William Sharper, the American.
“In which army?” asked Schmidt.
“Fuck you, Schmidt. There’s an old movie house here, on an old square on the east bank of the canal,” said Sharper, pointing to the area. “The Wehrmacht showed films during the Occupation. GIs are using it now.”
“Mark it on your maps. Meet at this cinema between nine P.M. and midnight on the nineteenth,” said Von Leinsdorf. “Wait no longer than that. Even if you’re the only squad, move forward on your own initiative.”
Von Leinsdorf shook each man’s hand before they all exited the cottage and went their separate ways. He placed a hand on Schmidt’s shoulder, holding him back.
“I realize that in our former positions we hold equal rank,” said Von Leinsdorf, once they were alone. “And that you’ve held yours slightly longer than I have mine.”
“That’s correct.”
“Be that as it may, Colonel Skorzeny has put me in charge of this mission. I take that responsibility seriously. If you ever question my authority again, I’ll kill you.”

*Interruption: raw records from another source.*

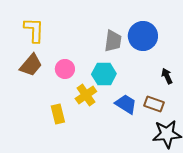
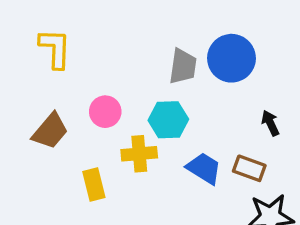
brown trapezoid: (31, 65) -> (50, 131), moved
yellow cross: (86, 95) -> (139, 154), turned 30

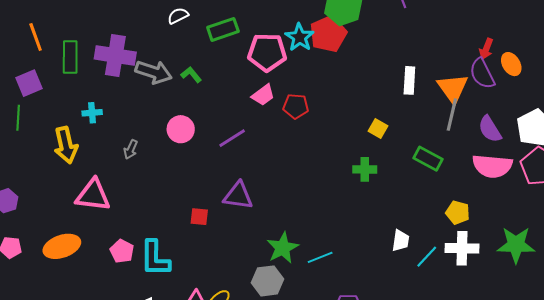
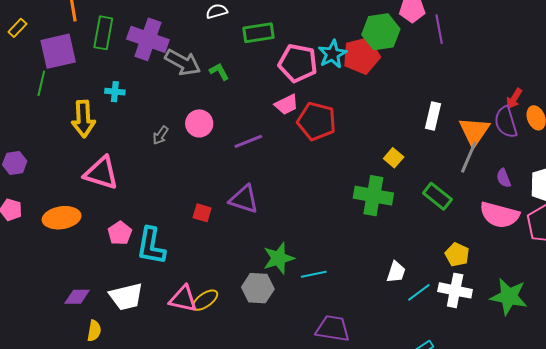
purple square: (29, 83) -> (58, 51), size x1.4
red pentagon: (296, 106) -> (317, 121), size x1.5
purple semicircle: (490, 129) -> (504, 178), size x0.7
gray arrow: (131, 149) -> (160, 135), moved
green cross: (365, 169) -> (373, 196), size x1.6

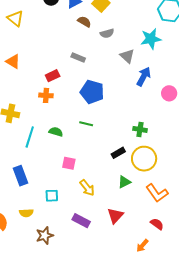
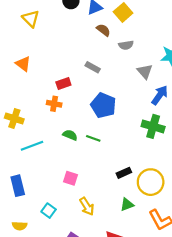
green cross: (140, 129) -> (153, 126), moved, size x1.5
green semicircle: (56, 132) -> (70, 135), moved
cyan line: (30, 137) -> (32, 146), turned 45
cyan square: (52, 196) -> (49, 211), turned 32

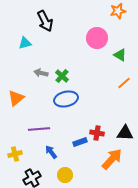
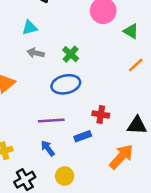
cyan triangle: (25, 43) -> (30, 28), moved
green cross: (62, 76) -> (71, 54), moved
purple line: (39, 129) -> (51, 121), moved
red cross: (97, 133) -> (101, 114), moved

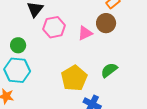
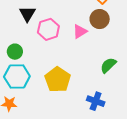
yellow pentagon: (74, 78) -> (58, 80), moved

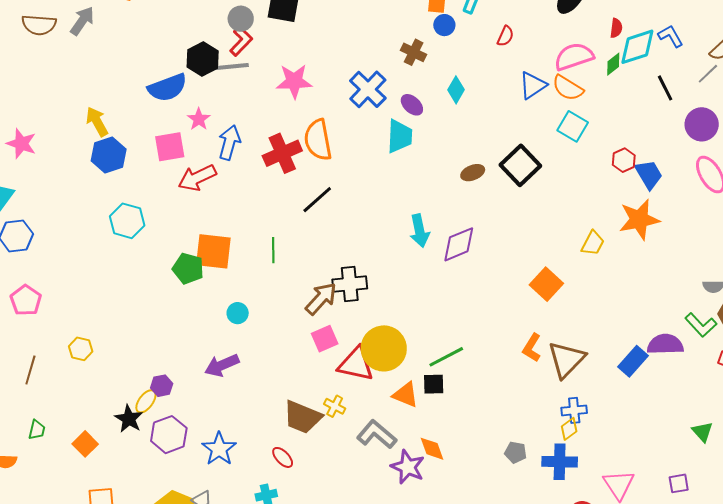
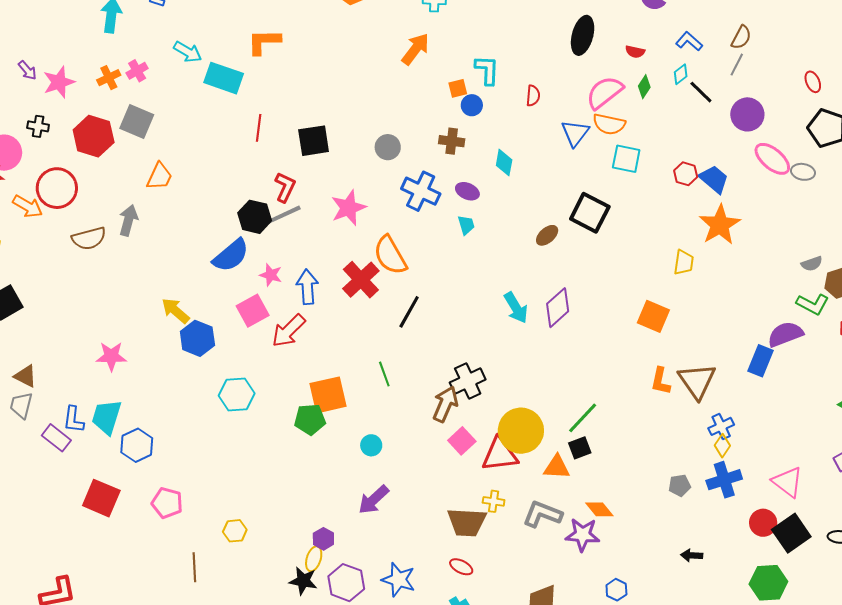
gray circle: (241, 19) -> (388, 147), moved
red semicircle: (616, 28) -> (635, 52), turned 114
cyan diamond: (637, 47) -> (681, 74), moved, size x0.5
cyan trapezoid: (400, 136) -> (466, 225), size x0.6

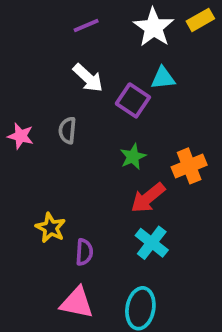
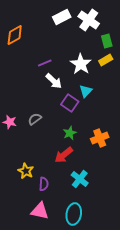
white arrow: (88, 78) -> (54, 81), moved
cyan triangle: (163, 78) -> (86, 91), turned -40
gray semicircle: (67, 130) -> (35, 119), turned 48
red arrow: (148, 198) -> (64, 155), moved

Von Leinsdorf stared at Schmidt until he recognized the terror he had over the years grown so accustomed to seeing in weaker men’s eyes, then walked outside.
The men of his squad, Bernie Oster, Marius Schieff, and Gunther Preuss, were waiting for him near their own jeep, loading in supplies.
“Good news, gentlemen,” said Von Leinsdorf. “We’re going across to night.”
5
Northeast Belgium
DECEMBER 14, 1944, 8:40 P.M.
S hivering under a sky thick with stars, three GIs manning the Frontier Control Station lit a fire in a discarded oil drum, in violation of blackout orders. Their tin-roofed hut offered no relief from the arctic air riding in behind a storm front. Winter hadn’t officially arrived, but the season’s first storm had dropped six inches of snow the night before. Although they were less than four miles from the German border, and occasionally heard engines gunning in that direction, only sporadic skirmishing had broken the calm during the weeks they’d been stationed there. So each night after dark they lit a fire behind their hut and took turns warming their hands, while the others sat inside, playing cards by the light of a Coleman lantern.
They were green recruits—a sergeant and two privates—drafted in the last six months and hastily trained. Their 99th Infantry Division had deployed in the Ardennes only a month before, thrown in beside new units too raw for combat and veterans too beaten down for more. The men’s regiment, the 394th, had dug in along a twenty-mile perimeter that paralleled the Belgian-German border, a craggy, forested gap between two mountainous ridges. Stationed at thousand-yard intervals, the soldiers of the 394th spent their days and nights in bone-chilling foxholes, staring at a silent forest, protected from the elements only by rough ceilings of pine branches.
By comparison these three men of Rifle Company F, Squad “D,” had drawn a plush assignment, guarding this checkpoint on an old logging road a mile north of the village of Elsenborn. Ten miles to the rear their base camp offered hot meals and showers, Hollywood movies, and touring swing bands that played weekly USO dances swarming with grateful Belgian girls. A conviction had spread through their barracks that the war was all but over. A month of frigid nights hunkered down in the Losheim Gap seemed an easy way to work off your part in the war effort. They might even sail home without firing a shot in anger.
“Sarge,” said Private Anderson, from behind the block house.
“What is it?” answered Mallory from inside.
“Something coming.”
Headlights washed over the block house window. Sergeant Vincent Mallory of South Boston grabbed his Garand M1 carbine, and Private Jack Ellis followed him out the blanket hanging over the open doorway. Private First Class Chick Anderson stationed himself at the gate beside the striped wooden arm that crossed the dirt road.